* _INFORMATION GIVEN_:
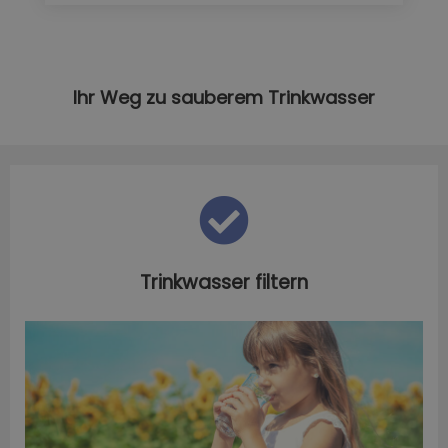
Ihr Weg zu sauberem Trinkwasser
Trinkwasser filtern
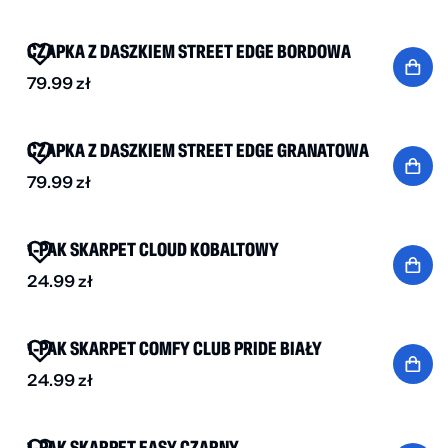
NOWOŚĆ
CZAPKA Z DASZKIEM STREET EDGE BORDOWA
79.99
zł
NOWOŚĆ
CZAPKA Z DASZKIEM STREET EDGE GRANATOWA
79.99
zł
NOWOŚĆ
1-PAK SKARPET CLOUD KOBALTOWY
24.99
zł
NOWOŚĆ
1-PAK SKARPET COMFY CLUB PRIDE BIAŁY
24.99
zł
NOWOŚĆ
1-PAK SKARPET EASY CZARNY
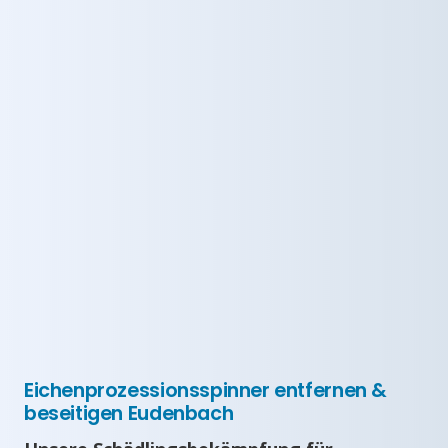
Eichenprozessionsspinner entfernen &
beseitigen Eudenbach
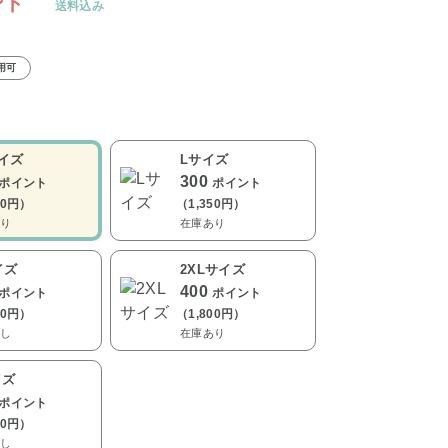
ント
送料込み
用可
サイズ
Lサイズ
300
ポイント
ポイント
50円）
（1,350円）
り
在庫あり
イズ
2XLサイズ
400
ポイント
ポイント
50円）
（1,800円）
し
在庫あり
イズ
ポイント
50円）
し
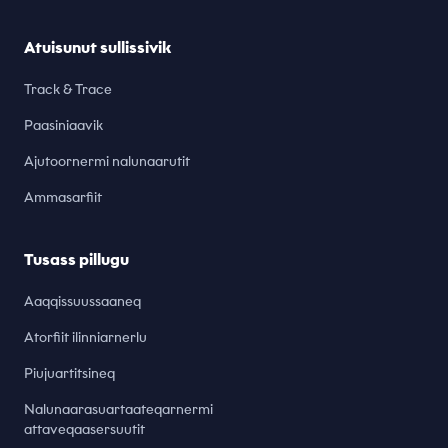
Atuisunut sullissivik
Track & Trace
Paasiniaavik
Ajutoornermi nalunaarutit
Ammasarfiit
Tusass pillugu
Aaqqissuussaaneq
Atorfiit ilinniarnerlu
Piujuartitsineq
Nalunaarasuartaateqarnermi
attaveqaasersuutit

* _EXERCISE GOAL_:
The answer must be an exact copy of the records, with no images in it.

* _TASK OUTPUT_:
Ihr Weg zu sauberem Trinkwasser
Trinkwasser filtern
NOWOŚĆ
CZAPKA Z DASZKIEM STREET EDGE BORDOWA
79.99
zł
NOWOŚĆ
CZAPKA Z DASZKIEM STREET EDGE GRANATOWA
79.99
zł
NOWOŚĆ
1-PAK SKARPET CLOUD KOBALTOWY
24.99
zł
NOWOŚĆ
1-PAK SKARPET COMFY CLUB PRIDE BIAŁY
24.99
zł
NOWOŚĆ
1-PAK SKARPET EASY CZARNY
Eichenprozessionsspinner entfernen &
beseitigen Eudenbach
ント
送料込み
用可
サイズ
Lサイズ
300
ポイント
ポイント
50円）
（1,350円）
り
在庫あり
イズ
2XLサイズ
400
ポイント
ポイント
50円）
（1,800円）
し
在庫あり
イズ
ポイント
50円）
し
Atuisunut sullissivik
Track & Trace
Paasiniaavik
Ajutoornermi nalunaarutit
Ammasarfiit
Tusass pillugu
Aaqqissuussaaneq
Atorfiit ilinniarnerlu
Piujuartitsineq
Nalunaarasuartaateqarnermi
attaveqaasersuutit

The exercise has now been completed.